The mistralai/client-python repository is the official Python client library for the Mistral AI platform, providing developers with programmatic access to Mistral's Chat Completion, Embeddings, and other AI APIs. The library enables integration with Mistral's cloud services through a straightforward Python interface, with support for both synchronous and asynchronous operations.
The SDK supports multiple installation methods including uv, pip, and poetry, with a documented Python version upgrade policy that provides a three-month grace period after official Python end-of-life dates before minimum version requirements are updated. The library includes comprehensive examples and documentation for getting started, with API key setup as the primary prerequisite for use. The README explicitly notes a migration guide for users upgrading from version 1 to version 2, indicating significant breaking changes between major versions.
The available resources and operations span multiple functional areas. The Agents API enables agents completion with both standard and streaming modes. Audio capabilities include speech synthesis, transcription with streaming support via server-sent events, and voice management operations such as listing, creating, deleting, updating, and retrieving voice details along with sample audio. Batch operations provide job management functionality including listing, creation, retrieval, deletion, and cancellation of batch jobs. Beta features include agent management with version control, aliasing, and connector operations.
The SDK documentation covers essential features including pagination, file uploads, retry mechanisms, error handling, server selection, custom HTTP client configuration, authentication, resource management, debugging, and IDE support. The library supports provider-specific implementations for Azure AI and Google Cloud, with automatic credential detection and token refresh for Google Cloud deployments.
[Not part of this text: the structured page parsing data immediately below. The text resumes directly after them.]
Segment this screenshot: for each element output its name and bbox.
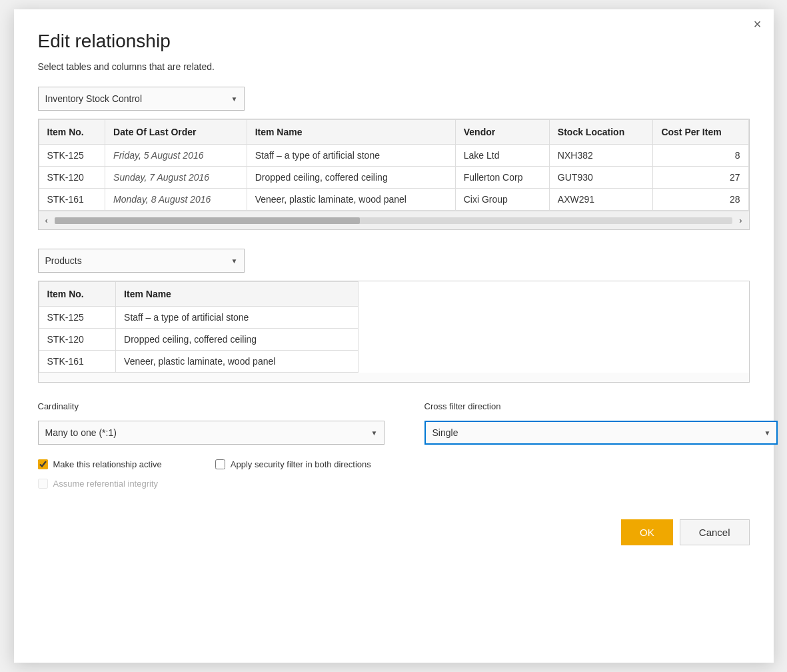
make-active-label: Make this relationship active [53, 459, 162, 469]
cell-date: Sunday, 7 August 2016 [105, 167, 247, 189]
referential-checkbox[interactable] [38, 479, 48, 489]
cell-cost: 28 [653, 189, 748, 211]
checkboxes-area: Make this relationship active Assume ref… [38, 459, 750, 489]
referential-checkbox-item: Assume referential integrity [38, 479, 162, 489]
dialog-subtitle: Select tables and columns that are relat… [38, 61, 750, 72]
table-row[interactable]: STK-125 Friday, 5 August 2016 Staff – a … [39, 145, 748, 167]
make-active-checkbox-item: Make this relationship active [38, 459, 162, 469]
cell-cost: 8 [653, 145, 748, 167]
col-vendor: Vendor [455, 120, 549, 145]
cross-filter-label: Cross filter direction [424, 401, 778, 411]
cell-item-no: STK-125 [39, 145, 105, 167]
table1-container: Item No. Date Of Last Order Item Name Ve… [38, 119, 750, 230]
cross-filter-dropdown[interactable]: SingleBoth [424, 421, 778, 445]
table2-dropdown[interactable]: Products [38, 249, 245, 273]
cell-vendor: Lake Ltd [455, 145, 549, 167]
col-date-of-last-order: Date Of Last Order [105, 120, 247, 145]
table-row[interactable]: STK-120 Dropped ceiling, coffered ceilin… [39, 329, 358, 351]
table-row[interactable]: STK-125 Staff – a type of artificial sto… [39, 307, 358, 329]
cell-item-name: Staff – a type of artificial stone [247, 145, 455, 167]
cardinality-dropdown[interactable]: Many to one (*:1)One to one (1:1)One to … [38, 421, 385, 445]
cell2-item-no: STK-161 [39, 351, 116, 373]
cell-stock-location: NXH382 [549, 145, 653, 167]
make-active-checkbox[interactable] [38, 459, 48, 469]
col-item-name: Item Name [247, 120, 455, 145]
cell2-item-no: STK-125 [39, 307, 116, 329]
cell-stock-location: AXW291 [549, 189, 653, 211]
cardinality-group: Cardinality Many to one (*:1)One to one … [38, 401, 385, 445]
cell2-item-name: Veneer, plastic laminate, wood panel [116, 351, 358, 373]
cell-item-name: Dropped ceiling, coffered ceiling [247, 167, 455, 189]
scroll-track[interactable] [55, 217, 732, 224]
dialog-footer: OK Cancel [38, 513, 750, 545]
cardinality-label: Cardinality [38, 401, 385, 411]
col2-item-name: Item Name [116, 282, 358, 307]
cross-filter-dropdown-wrapper: SingleBoth [424, 421, 778, 445]
ok-button[interactable]: OK [621, 519, 673, 545]
cell2-item-name: Dropped ceiling, coffered ceiling [116, 329, 358, 351]
cell-vendor: Cixi Group [455, 189, 549, 211]
table1: Item No. Date Of Last Order Item Name Ve… [39, 119, 749, 211]
table-row[interactable]: STK-161 Monday, 8 August 2016 Veneer, pl… [39, 189, 748, 211]
edit-relationship-dialog: × Edit relationship Select tables and co… [14, 9, 774, 663]
cell-item-no: STK-120 [39, 167, 105, 189]
cell-item-name: Veneer, plastic laminate, wood panel [247, 189, 455, 211]
security-filter-checkbox[interactable] [215, 459, 225, 469]
table2-header-row: Item No. Item Name [39, 282, 358, 307]
cell-item-no: STK-161 [39, 189, 105, 211]
col-stock-location: Stock Location [549, 120, 653, 145]
cell-cost: 27 [653, 167, 748, 189]
scroll-right-arrow[interactable]: › [736, 214, 744, 227]
cell2-item-no: STK-120 [39, 329, 116, 351]
table1-header-row: Item No. Date Of Last Order Item Name Ve… [39, 120, 748, 145]
cell-date: Friday, 5 August 2016 [105, 145, 247, 167]
col-item-no: Item No. [39, 120, 105, 145]
referential-label: Assume referential integrity [53, 479, 159, 489]
security-filter-checkbox-item: Apply security filter in both directions [215, 459, 371, 469]
table2: Item No. Item Name STK-125 Staff – a typ… [39, 281, 359, 373]
table2-dropdown-wrapper: Products [38, 249, 245, 273]
table-row[interactable]: STK-120 Sunday, 7 August 2016 Dropped ce… [39, 167, 748, 189]
cell-vendor: Fullerton Corp [455, 167, 549, 189]
table1-dropdown[interactable]: Inventory Stock Control [38, 87, 245, 111]
col-cost-per-item: Cost Per Item [653, 120, 748, 145]
table2-container: Item No. Item Name STK-125 Staff – a typ… [38, 281, 750, 383]
table-row[interactable]: STK-161 Veneer, plastic laminate, wood p… [39, 351, 358, 373]
security-filter-label: Apply security filter in both directions [231, 459, 371, 469]
table1-scrollbar[interactable]: ‹ › [39, 211, 749, 229]
table1-dropdown-wrapper: Inventory Stock Control [38, 87, 245, 111]
cell-stock-location: GUT930 [549, 167, 653, 189]
col2-item-no: Item No. [39, 282, 116, 307]
cell2-item-name: Staff – a type of artificial stone [116, 307, 358, 329]
cell-date: Monday, 8 August 2016 [105, 189, 247, 211]
close-button[interactable]: × [754, 17, 762, 31]
cross-filter-group: Cross filter direction SingleBoth [424, 401, 778, 445]
cardinality-dropdown-wrapper: Many to one (*:1)One to one (1:1)One to … [38, 421, 385, 445]
scroll-left-arrow[interactable]: ‹ [43, 214, 51, 227]
cancel-button[interactable]: Cancel [680, 519, 750, 545]
scroll-thumb [55, 217, 360, 224]
dialog-title: Edit relationship [38, 31, 750, 52]
options-row: Cardinality Many to one (*:1)One to one … [38, 401, 750, 445]
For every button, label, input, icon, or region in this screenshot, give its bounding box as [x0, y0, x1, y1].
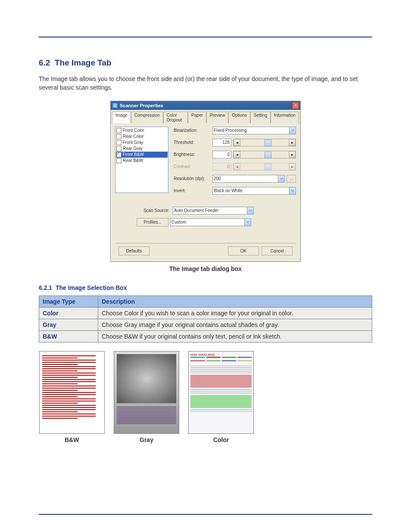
ok-button[interactable]: OK — [228, 246, 259, 255]
brightness-value[interactable]: 0 — [212, 151, 231, 159]
sample-bw-image — [39, 351, 105, 434]
sample-bw: B&W — [39, 351, 105, 443]
sample-gray-label: Gray — [140, 436, 153, 443]
chevron-down-icon — [289, 127, 296, 134]
list-item: Front Color — [116, 128, 168, 134]
tab-options[interactable]: Options — [228, 112, 250, 123]
table-row: Color Choose Color if you wish to scan a… — [39, 307, 372, 319]
invert-combo[interactable]: Black on White — [212, 187, 296, 195]
checkbox-icon[interactable] — [116, 158, 121, 163]
tab-paper[interactable]: Paper — [188, 112, 206, 123]
slider-right-icon: ▸ — [289, 163, 296, 170]
dialog-footer: Defaults OK Cancel — [115, 243, 296, 259]
scanner-properties-dialog: 🖨 Scanner Properties × Image Compression… — [110, 101, 301, 262]
threshold-label: Threshold: — [174, 140, 212, 145]
chevron-down-icon — [247, 207, 253, 214]
tab-image[interactable]: Image — [112, 112, 131, 123]
table-type-cell: B&W — [39, 330, 98, 342]
sample-gray: Gray — [113, 351, 179, 443]
list-item-label: Front Color — [123, 128, 144, 133]
checkbox-icon[interactable] — [116, 152, 121, 157]
table-desc-cell: Choose Gray image if your original conta… — [98, 319, 372, 330]
checkbox-icon[interactable] — [116, 146, 121, 151]
subsection-name: The Image Selection Box — [56, 284, 127, 291]
scan-source-combo[interactable]: Auto Document Feeder — [173, 207, 254, 215]
defaults-button[interactable]: Defaults — [118, 246, 149, 255]
contrast-value: 0 — [212, 163, 231, 171]
table-header: Image Type — [39, 296, 98, 307]
app-icon: 🖨 — [112, 103, 118, 109]
tab-compression[interactable]: Compression — [131, 112, 163, 123]
tab-information[interactable]: Information — [271, 112, 299, 123]
slider-left-icon[interactable]: ◂ — [234, 139, 240, 146]
list-item-label: Rear Gray — [123, 146, 143, 151]
list-item-label: Rear Color — [123, 134, 143, 139]
sample-color-image: ▮▮▮▮ ▮▮▮▮▮ ▮▮▮▮ — [188, 351, 254, 434]
chevron-down-icon — [244, 219, 251, 226]
tab-strip: Image Compression Color Dropout Paper Pr… — [111, 110, 300, 123]
table-type-cell: Color — [39, 307, 98, 319]
slider-right-icon[interactable]: ▸ — [289, 151, 296, 158]
binarization-combo[interactable]: Fixed Processing — [212, 127, 296, 134]
checkbox-icon[interactable] — [116, 140, 121, 145]
slider-thumb — [265, 164, 271, 171]
section-intro: The Image tab allows you to choose the f… — [39, 75, 372, 92]
top-rule — [39, 37, 372, 37]
scan-source-label: Scan Source: — [115, 208, 173, 213]
brightness-label: Brightness: — [174, 152, 212, 157]
combo-value-label: Fixed Processing — [214, 128, 247, 133]
image-side-list[interactable]: Front Color Rear Color Front Gray Rear G… — [115, 127, 168, 193]
slider-thumb[interactable] — [265, 140, 271, 146]
list-item-label: Rear B&W — [123, 158, 143, 163]
section-title: 6.2 The Image Tab — [39, 58, 372, 68]
dialog-titlebar: 🖨 Scanner Properties × — [111, 101, 300, 110]
table-desc-cell: Choose Color if you wish to scan a color… — [98, 307, 372, 319]
table-desc-cell: Choose B&W if your original contains onl… — [98, 330, 372, 342]
contrast-slider: ◂ ▸ — [233, 163, 296, 171]
tab-setting[interactable]: Setting — [250, 112, 271, 123]
section-name: The Image Tab — [55, 58, 112, 67]
tab-color-dropout[interactable]: Color Dropout — [163, 112, 188, 123]
checkbox-icon[interactable] — [116, 128, 121, 133]
slider-thumb[interactable] — [265, 152, 271, 159]
list-item: Front Gray — [116, 140, 168, 146]
slider-left-icon: ◂ — [234, 163, 240, 170]
resolution-label: Resolution (dpi): — [174, 176, 212, 181]
list-item: Rear B&W — [116, 158, 168, 164]
sample-bw-label: B&W — [65, 436, 79, 443]
brightness-slider[interactable]: ◂ ▸ — [233, 151, 296, 159]
list-item-label: Front B&W — [123, 152, 144, 157]
combo-value-label: Black on White — [214, 188, 243, 193]
profiles-combo[interactable]: Custom — [170, 218, 251, 226]
slider-right-icon[interactable]: ▸ — [289, 139, 296, 146]
close-icon[interactable]: × — [292, 102, 299, 109]
table-header: Description — [98, 296, 372, 307]
invert-label: Invert: — [174, 188, 212, 193]
image-type-table: Image Type Description Color Choose Colo… — [39, 296, 372, 342]
profiles-button[interactable]: Profiles... — [137, 218, 168, 227]
checkbox-icon[interactable] — [116, 134, 121, 139]
list-item-label: Front Gray — [123, 140, 143, 145]
subsection-title: 6.2.1 The Image Selection Box — [39, 284, 372, 291]
threshold-value[interactable]: 128 — [212, 139, 231, 146]
resolution-more-button[interactable]: ... — [286, 175, 296, 183]
combo-value-label: Auto Document Feeder — [174, 208, 218, 213]
cancel-button[interactable]: Cancel — [262, 246, 293, 255]
chevron-down-icon — [289, 187, 296, 194]
section-number: 6.2 — [39, 58, 50, 67]
table-type-cell: Gray — [39, 319, 98, 330]
list-item: Front B&W — [116, 152, 168, 158]
sample-color: ▮▮▮▮ ▮▮▮▮▮ ▮▮▮▮ Col — [188, 351, 254, 443]
subsection-number: 6.2.1 — [39, 284, 52, 291]
slider-left-icon[interactable]: ◂ — [234, 151, 240, 158]
tab-preview[interactable]: Preview — [206, 112, 229, 123]
bottom-rule — [39, 514, 372, 515]
binarization-label: Binarization: — [174, 128, 212, 133]
combo-value-label: 200 — [214, 176, 221, 181]
threshold-slider[interactable]: ◂ ▸ — [233, 139, 296, 146]
sample-gray-image — [114, 351, 179, 434]
dialog-title: Scanner Properties — [120, 103, 292, 108]
sample-color-label: Color — [213, 436, 229, 443]
resolution-combo[interactable]: 200 — [212, 175, 285, 183]
contrast-label: Contrast: — [174, 164, 212, 169]
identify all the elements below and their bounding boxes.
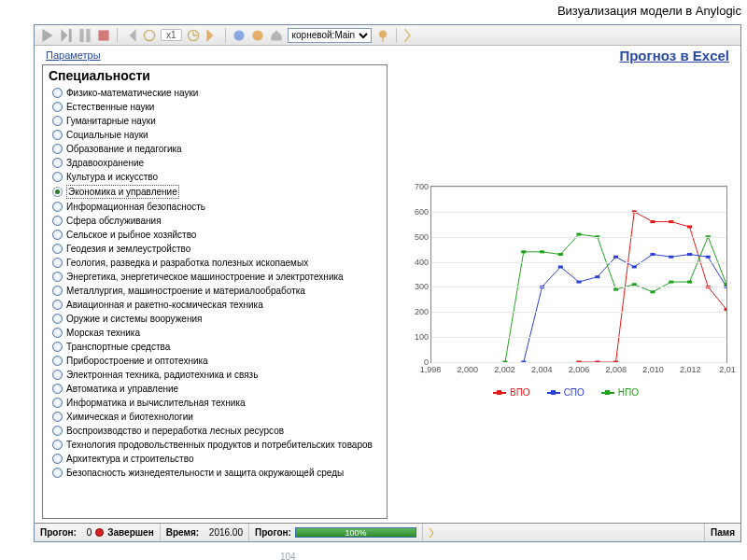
specialty-item[interactable]: Экономика и управление (52, 184, 383, 200)
specialties-panel: Специальности Физико-математические наук… (42, 64, 388, 519)
chart-panel: 0100200300400500600700 1,9982,0002,0022,… (393, 64, 733, 519)
specialty-label: Образование и педагогика (66, 143, 182, 155)
specialty-item[interactable]: Технология продовольственных продуктов и… (52, 438, 383, 452)
specialty-item[interactable]: Социальные науки (52, 128, 383, 142)
specialty-item[interactable]: Гуманитарные науки (52, 114, 383, 128)
specialty-label: Воспроизводство и переработка лесных рес… (66, 425, 284, 437)
svg-rect-17 (558, 265, 563, 268)
x-tick-label: 2,010 (642, 365, 664, 374)
specialty-item[interactable]: Здравоохранение (52, 156, 383, 170)
specialty-label: Геология, разведка и разработка полезных… (66, 257, 308, 269)
radio-icon (52, 398, 63, 408)
specialty-label: Естественные науки (66, 101, 154, 113)
svg-rect-10 (650, 220, 655, 223)
pin-icon[interactable] (375, 28, 390, 43)
radio-icon (52, 172, 63, 182)
stop-indicator-icon (95, 528, 104, 537)
specialty-item[interactable]: Металлургия, машиностроение и материалоо… (52, 284, 383, 298)
specialty-item[interactable]: Естественные науки (52, 100, 383, 114)
excel-link[interactable]: Прогноз в Excel (619, 48, 729, 63)
svg-rect-21 (632, 265, 637, 268)
radio-icon (52, 144, 63, 154)
radio-icon (52, 412, 63, 422)
specialty-label: Информационная безопасность (66, 201, 205, 213)
status-memory: Памя (704, 524, 740, 541)
specialty-item[interactable]: Информатика и вычислительная техника (52, 396, 383, 410)
svg-rect-36 (669, 281, 673, 284)
radio-icon (52, 102, 63, 112)
status-progress: Прогон: 100% (249, 524, 423, 541)
specialty-label: Энергетика, энергетическое машиностроени… (66, 271, 344, 283)
specialty-item[interactable]: Безопасность жизнедеятельности и защита … (52, 466, 383, 480)
specialty-label: Архитектура и строительство (66, 453, 193, 465)
fast-icon[interactable] (186, 28, 201, 43)
x-tick-label: 2,01 (719, 365, 736, 374)
legend-item: ВПО (493, 387, 530, 398)
pause-icon[interactable] (78, 28, 92, 43)
realtime-icon[interactable] (142, 28, 157, 43)
x-tick-label: 2,000 (457, 365, 478, 374)
radio-icon (52, 426, 63, 436)
nav1-icon[interactable] (232, 28, 247, 43)
specialty-item[interactable]: Электронная техника, радиотехника и связ… (52, 368, 383, 382)
specialty-item[interactable]: Культура и искусство (52, 170, 383, 184)
params-link[interactable]: Параметры (46, 49, 101, 61)
svg-rect-0 (98, 30, 108, 40)
specialty-item[interactable]: Сельское и рыбное хозяйство (52, 228, 383, 242)
fastest-icon[interactable] (204, 28, 219, 43)
specialty-item[interactable]: Авиационная и ракетно-космическая техник… (52, 298, 383, 312)
app-window: x1 корневой:Main Параметры Прогноз в Exc… (34, 24, 741, 542)
specialty-item[interactable]: Архитектура и строительство (52, 452, 383, 466)
progress-bar: 100% (295, 527, 416, 538)
chart-area: 0100200300400500600700 1,9982,0002,0022,… (402, 186, 729, 410)
play-small-icon (429, 528, 438, 538)
specialty-item[interactable]: Воспроизводство и переработка лесных рес… (52, 424, 383, 438)
specialty-item[interactable]: Физико-математические науки (52, 86, 383, 100)
svg-rect-23 (669, 256, 673, 259)
svg-rect-33 (613, 288, 618, 291)
specialty-label: Гуманитарные науки (66, 115, 156, 127)
misc-icon[interactable] (402, 28, 417, 43)
specialty-label: Технология продовольственных продуктов и… (66, 439, 373, 451)
svg-rect-35 (650, 290, 655, 293)
specialty-label: Морская техника (66, 327, 140, 339)
x-tick-label: 2,004 (531, 365, 553, 374)
radio-icon (52, 342, 63, 352)
status-bar: Прогон: 0 Завершен Время: 2016.00 Прогон… (35, 523, 740, 541)
specialty-item[interactable]: Информационная безопасность (52, 200, 383, 214)
page-number: 104 (280, 552, 296, 560)
panel-title: Специальности (43, 65, 387, 86)
specialty-label: Безопасность жизнедеятельности и защита … (66, 467, 344, 479)
legend-item: СПО (547, 387, 585, 398)
toolbar: x1 корневой:Main (35, 25, 740, 46)
specialty-item[interactable]: Энергетика, энергетическое машиностроени… (52, 270, 383, 284)
status-run: Прогон: 0 Завершен (35, 524, 161, 541)
stop-icon[interactable] (96, 28, 111, 43)
svg-rect-18 (576, 281, 581, 284)
specialty-item[interactable]: Приборостроение и оптотехника (52, 354, 383, 368)
specialty-item[interactable]: Сфера обслуживания (52, 214, 383, 228)
play-icon[interactable] (40, 28, 55, 43)
home-icon[interactable] (269, 28, 284, 43)
specialty-item[interactable]: Геодезия и землеустройство (52, 242, 383, 256)
step-icon[interactable] (59, 28, 74, 43)
radio-icon (52, 187, 63, 197)
specialty-item[interactable]: Морская техника (52, 326, 383, 340)
nav2-icon[interactable] (250, 28, 265, 43)
specialty-item[interactable]: Геология, разведка и разработка полезных… (52, 256, 383, 270)
slow-icon[interactable] (123, 28, 138, 43)
specialty-item[interactable]: Автоматика и управление (52, 382, 383, 396)
specialty-item[interactable]: Образование и педагогика (52, 142, 383, 156)
svg-rect-25 (706, 256, 711, 259)
specialty-label: Социальные науки (66, 129, 148, 141)
specialty-item[interactable]: Транспортные средства (52, 340, 383, 354)
specialty-item[interactable]: Оружие и системы вооружения (52, 312, 383, 326)
agent-select[interactable]: корневой:Main (288, 28, 372, 43)
radio-icon (52, 202, 63, 212)
specialty-label: Приборостроение и оптотехника (66, 355, 208, 367)
specialty-item[interactable]: Химическая и биотехнологии (52, 410, 383, 424)
svg-point-4 (252, 30, 262, 40)
outside-title: Визуализация модели в Anylogic (557, 4, 741, 18)
specialty-label: Сфера обслуживания (66, 215, 162, 227)
radio-icon (52, 244, 63, 254)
According to GitGenius activity tracking, the repository has experienced median issue and pull request response latency of 170.3 hours across 125 tracked items, with a mean latency of 1737.1 hours indicating some items receive significantly delayed responses. The most active contributors tracked by GitGenius are louis-sanna-dev with 83 events, sophiamyang with 50 events, and GaspardBT with 24 events. The repository shares overlapping contributors with dmlc/xgboost, vllm-project/vllm, and streamlit/streamlit, suggesting cross-pollination within the machine learning and AI tooling ecosystem.
The library is classified across multiple domains including Python integration, API client libraries, orchestration, workflow automation, cloud-native architecture, serverless functions, and microservices orchestration. This broad classification reflects the SDK's role as a foundational integration layer for building AI-powered applications and workflows on the Mistral platform. The repository includes an examples directory with runnable code samples demonstrating various use cases, supporting rapid development and integration for Python developers working with Mistral AI services.